*** Opening Input ***
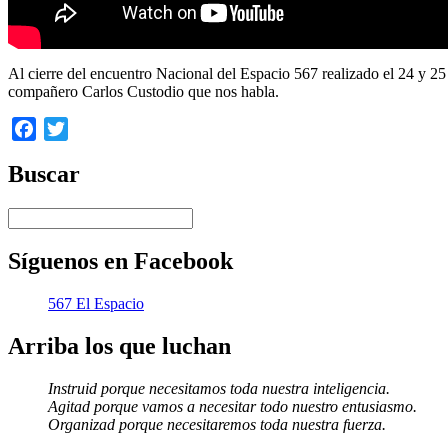
Al cierre del encuentro Nacional del Espacio 567 realizado el 24 y 25 
compañero Carlos Custodio que nos habla.
Facebook
Twitter
Buscar
Síguenos en Facebook
567 El Espacio
Arriba los que luchan
Instruid porque necesitamos toda nuestra inteligencia.
Agitad porque vamos a necesitar todo nuestro entusiasmo.
Organizad porque necesitaremos toda nuestra fuerza.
*** Closing Input ***
(Exercise) From the line containing "567 El Espacio" to the last line of the records above, please write out every line exactly and add nothing.

(Response for this exercise)
567 El Espacio
Arriba los que luchan
Instruid porque necesitamos toda nuestra inteligencia.
Agitad porque vamos a necesitar todo nuestro entusiasmo.
Organizad porque necesitaremos toda nuestra fuerza.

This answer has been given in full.